**What the exercise asks:**
Could you print each entry below verbatim while omitting the pictures?

Transcribed page contents
Content starts

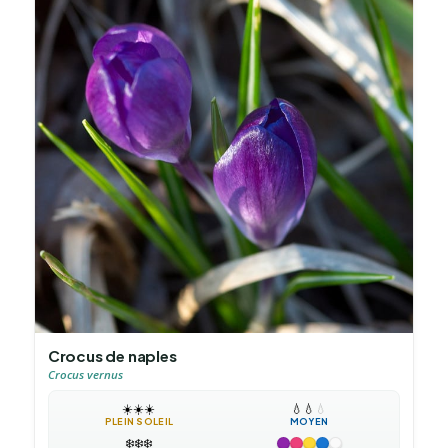
Crocus de naples
Crocus vernus
☀️
☀️
☀️
💧
💧
💧
PLEIN SOLEIL
MOYEN
❄️
❄️
❄️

Content ends

**Your response:**
Crocus de naples
Crocus vernus
☀️
☀️
☀️
💧
💧
💧
PLEIN SOLEIL
MOYEN
❄️
❄️
❄️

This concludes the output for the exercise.